TASK TO CARRY OUT. Of the records below, reproduce only the span that opens with the line containing "Answer in <instances>...</instances>." and closes with the last line.

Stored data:
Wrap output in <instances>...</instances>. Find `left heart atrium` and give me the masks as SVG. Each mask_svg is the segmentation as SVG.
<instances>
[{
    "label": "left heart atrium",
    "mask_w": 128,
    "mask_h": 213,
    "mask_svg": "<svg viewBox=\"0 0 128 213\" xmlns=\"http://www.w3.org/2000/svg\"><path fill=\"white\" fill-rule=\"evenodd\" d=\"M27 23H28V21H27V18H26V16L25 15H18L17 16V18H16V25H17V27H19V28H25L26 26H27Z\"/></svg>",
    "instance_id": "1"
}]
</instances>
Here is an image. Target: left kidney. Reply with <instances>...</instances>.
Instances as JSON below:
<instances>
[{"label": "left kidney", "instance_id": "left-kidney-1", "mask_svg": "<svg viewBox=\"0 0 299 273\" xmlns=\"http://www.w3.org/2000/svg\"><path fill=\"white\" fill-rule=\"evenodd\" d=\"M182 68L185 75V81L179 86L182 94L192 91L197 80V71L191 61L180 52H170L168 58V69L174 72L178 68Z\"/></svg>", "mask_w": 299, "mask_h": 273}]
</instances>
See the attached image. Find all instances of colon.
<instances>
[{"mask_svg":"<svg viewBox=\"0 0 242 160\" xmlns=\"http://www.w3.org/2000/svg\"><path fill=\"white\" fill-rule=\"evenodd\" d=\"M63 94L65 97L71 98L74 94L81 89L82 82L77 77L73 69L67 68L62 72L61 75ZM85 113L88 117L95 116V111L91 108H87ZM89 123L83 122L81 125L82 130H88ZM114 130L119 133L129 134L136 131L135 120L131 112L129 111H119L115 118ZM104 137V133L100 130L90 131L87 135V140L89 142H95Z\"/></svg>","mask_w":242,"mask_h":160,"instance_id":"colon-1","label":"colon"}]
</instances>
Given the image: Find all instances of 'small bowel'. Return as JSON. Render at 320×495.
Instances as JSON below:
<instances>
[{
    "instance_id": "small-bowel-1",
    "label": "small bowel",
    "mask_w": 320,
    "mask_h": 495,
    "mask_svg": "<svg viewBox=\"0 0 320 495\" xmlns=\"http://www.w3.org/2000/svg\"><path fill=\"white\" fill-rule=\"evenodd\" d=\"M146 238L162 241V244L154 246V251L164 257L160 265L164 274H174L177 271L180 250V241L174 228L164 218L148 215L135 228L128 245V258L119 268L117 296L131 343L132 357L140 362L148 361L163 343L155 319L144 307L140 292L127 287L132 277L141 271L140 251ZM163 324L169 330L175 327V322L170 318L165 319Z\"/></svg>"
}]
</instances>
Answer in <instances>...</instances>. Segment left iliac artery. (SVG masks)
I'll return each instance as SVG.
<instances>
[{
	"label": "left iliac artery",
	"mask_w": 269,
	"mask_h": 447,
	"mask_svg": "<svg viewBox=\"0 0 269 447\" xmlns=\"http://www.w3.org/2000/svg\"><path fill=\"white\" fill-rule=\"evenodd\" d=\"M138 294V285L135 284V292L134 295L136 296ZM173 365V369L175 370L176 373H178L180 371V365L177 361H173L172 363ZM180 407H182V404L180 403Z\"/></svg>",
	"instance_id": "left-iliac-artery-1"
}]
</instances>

SOLUTION BELOW.
Answer in <instances>...</instances>. Segment left iliac artery. (SVG masks)
I'll return each instance as SVG.
<instances>
[{
	"label": "left iliac artery",
	"mask_w": 269,
	"mask_h": 447,
	"mask_svg": "<svg viewBox=\"0 0 269 447\" xmlns=\"http://www.w3.org/2000/svg\"><path fill=\"white\" fill-rule=\"evenodd\" d=\"M138 294V285L135 284V292L134 295L136 296ZM173 365V369L175 370L176 373H178L180 371V365L177 361H173L172 363ZM180 407H182V404L180 403Z\"/></svg>",
	"instance_id": "left-iliac-artery-1"
}]
</instances>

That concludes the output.